Machine learning is gaining traction in areas such as customer insights and personalization, operational efficiency, fraud detection and security, customer service and support, sales and marketing, human resources, product development and financial forecasting and management, says Anesh Korla, EVP and COO at Encora in India.
ML engineers, data scientists, AI research scientists, and product managers are some of the roles seeing a surge in demand.
Om Prakash Shanmugam, senior vice president of engineering at VideoVerse, says there are many opportunities for mid-career professionals looking to transition into machine learning roles. Previously, getting started in AI/ML required deep technical expertise, but recent advancements have democratized access to the field, allowing individuals with basic knowledge to land in-demand roles, he explains.
Prompt Engineer, Data Scientist, AI Creative Professional, Data Annotator, AI Safety Engineer etc are some of the roles that are in high demand. Talking about the pay structure for these roles, he said it ranges from Rs 250,000 to Rs 100,000 per annum depending on experience and expertise.
Skills to learn for a smooth transition
According to Korla, to transition smoothly into a machine learning role, an individual needs both technical and non-technical skills. This includes proficiency in programming languages like Python, R, SQL for data manipulation, building data science models, and performing exploratory data analysis. Apart from these, machine learning frameworks like TensorFlow, PyTorch, Keras, expertise in using tools to work and process data, and a strong foundation in statistics and mathematics can be extremely helpful to understand and develop ML algorithms. Familiarity with cloud platforms and knowledge of MLOps tools can be equally important for deploying models and managing large-scale data. In Prakash’s opinion, proficiency in mathematics, logical problem solving, and reasoning are essential to master ML concepts. Also, as many ML responsibilities involve data processing, the ability to use Excel to crunch numbers and derive insights is essential. Individuals can also learn programming languages like Python and SQL for complex analytical and data manipulation tasks. He added that strong English language skills are a must for roles like prompt engineer and AI creative professional.
Courses to take
It can’t be overemphasized that continuous learning and upskilling are important for career advancement. Prakash says there are many courses and tutorials on platforms like YouTube, Udemy, and edX to land a job in machine learning. But for those specifically interested in prompt engineering, he recommends Deeplearning.ai’s “ChatGPT Prompt Engineering for Developers” and Openart.ai’s “PromptBook.” He adds that those who plan to learn how to build advanced AI models should start by learning the basics of Python with fast.ai’s course and Realpython.com.

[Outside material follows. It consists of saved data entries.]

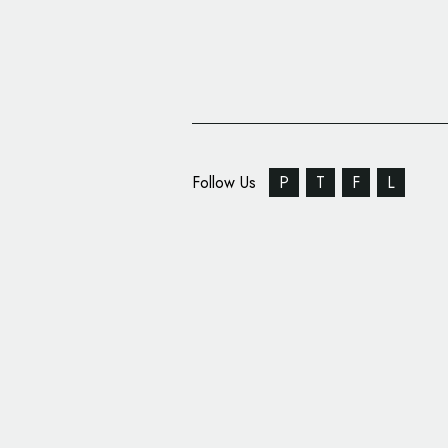
Follow Us
P
T
F
L
Designer Marçal Prats
Barcelona Century Ho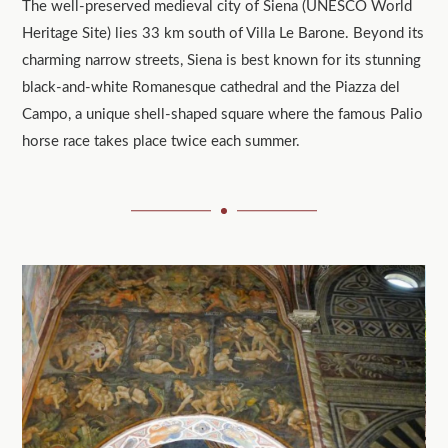
The well-preserved medieval city of Siena (UNESCO World
Heritage Site) lies 33 km south of Villa Le Barone. Beyond its
charming narrow streets, Siena is best known for its stunning
black-and-white Romanesque cathedral and the Piazza del
Campo, a unique shell-shaped square where the famous Palio
horse race takes place twice each summer.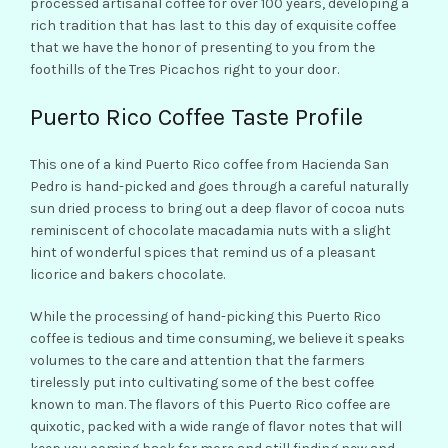
processed artisanal coffee for over 100 years, developing a
rich tradition that has last to this day of exquisite coffee
that we have the honor of presenting to you from the
foothills of the Tres Picachos right to your door.
Puerto Rico Coffee Taste Profile
This one of a kind Puerto Rico coffee from Hacienda San
Pedro is hand-picked and goes through a careful naturally
sun dried process to bring out a deep flavor of cocoa nuts
reminiscent of chocolate macadamia nuts with a slight
hint of wonderful spices that remind us of a pleasant
licorice and bakers chocolate.
While the processing of hand-picking this Puerto Rico
coffee is tedious and time consuming, we believe it speaks
volumes to the care and attention that the farmers
tirelessly put into cultivating some of the best coffee
known to man. The flavors of this Puerto Rico coffee are
quixotic, packed with a wide range of flavor notes that will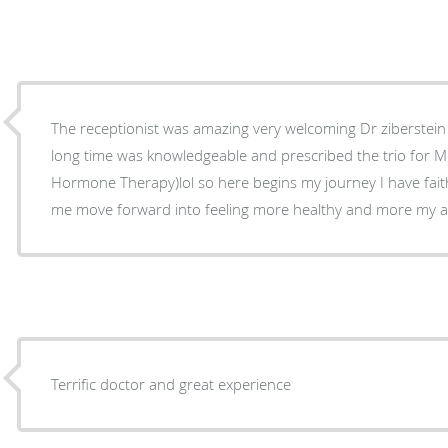
The receptionist was amazing very welcoming Dr ziberstein
long time was knowledgeable and prescribed the trio for M
Hormone Therapy)lol so here begins my journey I have faith 
me move forward into feeling more healthy and more my au
Terrific doctor and great experience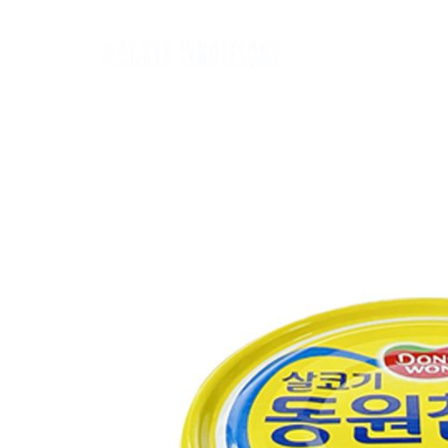
Home
麵類 Noodles
罐頭類 Canned
飲品 Drinks
酒類 Alcoho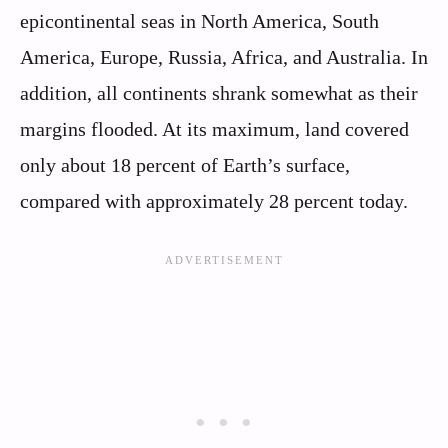
epicontinental seas in North America, South
America, Europe, Russia, Africa, and Australia. In
addition, all continents shrank somewhat as their
margins flooded. At its maximum, land covered
only about 18 percent of Earth’s surface,
compared with approximately 28 percent today.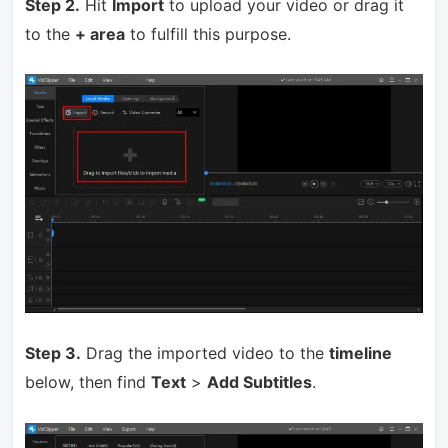
Step 2.
Hit
Import
to upload your video or drag it
to the
+ area
to fulfill this purpose.
Step 3.
Drag the imported video to the
timeline
below, then f
ind
Text
>
Add Subtitles
.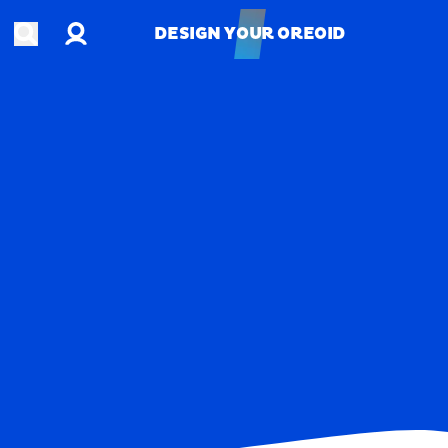
Account
Open search
DESIGN YOUR OREOID
DESIGN YOUR OREOID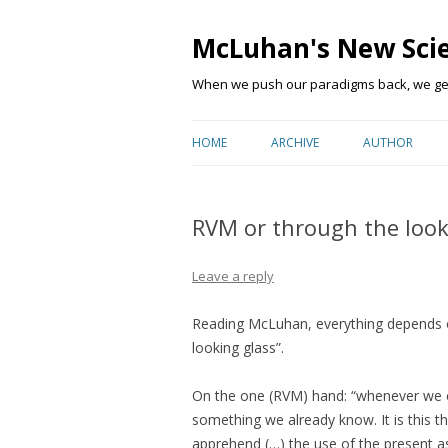
McLuhan's New Sci
When we push our paradigms back, we get 
HOME
ARCHIVE
AUTHOR
RVM or through the look
Leave a reply
Reading McLuhan, everything depends o
looking glass”.
On the one (RVM) hand: “
whenever we en
something we already know. It is this 
apprehend (…) the use of the present as 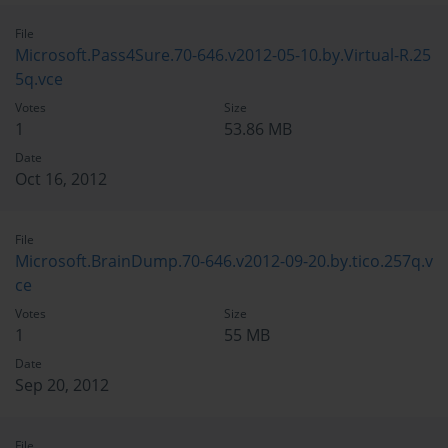
File
Microsoft.Pass4Sure.70-646.v2012-05-10.by.Virtual-R.25
5q.vce
Votes
Size
1
53.86 MB
Date
Oct 16, 2012
File
Microsoft.BrainDump.70-646.v2012-09-20.by.tico.257q.v
ce
Votes
Size
1
55 MB
Date
Sep 20, 2012
File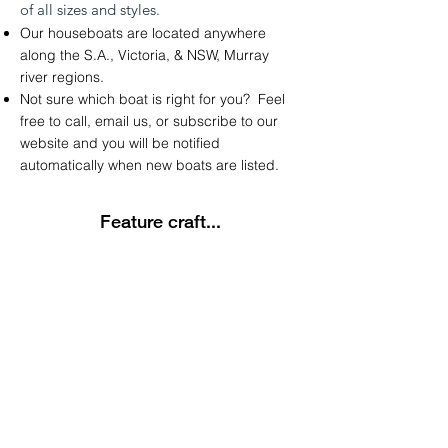
of
all sizes and styles.
Our houseboats are located anywhere
along the
S.A.
,
Victoria
, &
NSW
,
Murray
river regions.
Not sure which boat is right for you? Feel
free to call, email us, or subscribe to our
website and you will be notified
automatically
when new boats are listed.
Feature craft...
Latest Listing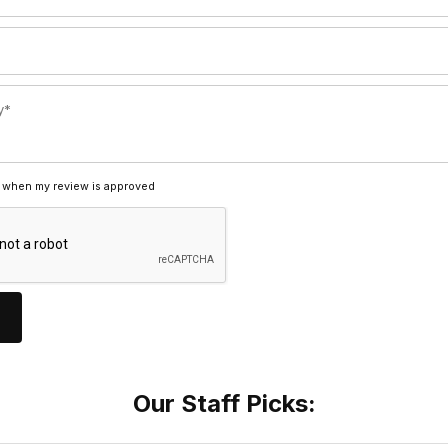
 when my review is approved
Our Staff Picks: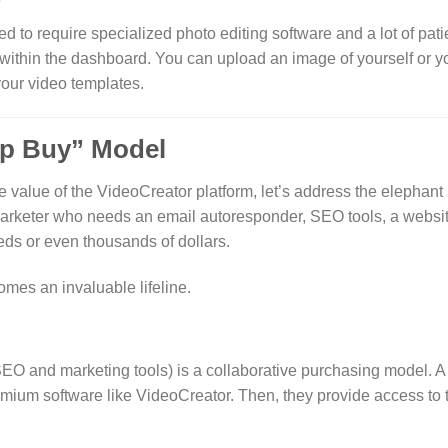
to require specialized photo editing software and a lot of pati
within the dashboard. You can upload an image of yourself or y
 your video templates.
up Buy” Model
alue of the VideoCreator platform, let’s address the elephant 
arketer who needs an email autoresponder, SEO tools, a website
eds or even thousands of dollars.
mes an invaluable lifeline.
SEO and marketing tools) is a collaborative purchasing model.
A 
emium software like VideoCreator. Then, they provide access to t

Mid-career freelance opportunities in ML
Prakash said the machine learning industry is seeing a rise in demand for freelance and contract workers, especially for mid-level roles.
He said advances in AI have increased the demand for freelance ML engineers. Currently, over 76% of B2B and B2C companies in India are developing AI-powered solutions, increasing the demand for skilled talent to fill such roles.
To grab freelance opportunities, you can look into online platforms that specialize in freelance machine learning opportunities, such as Upwork, Freelancer, Guru, and AI-focused platforms like ai-jobs.net. Such platforms connect skilled professionals with companies looking to leverage their AI and ML expertise as freelancers, he adds.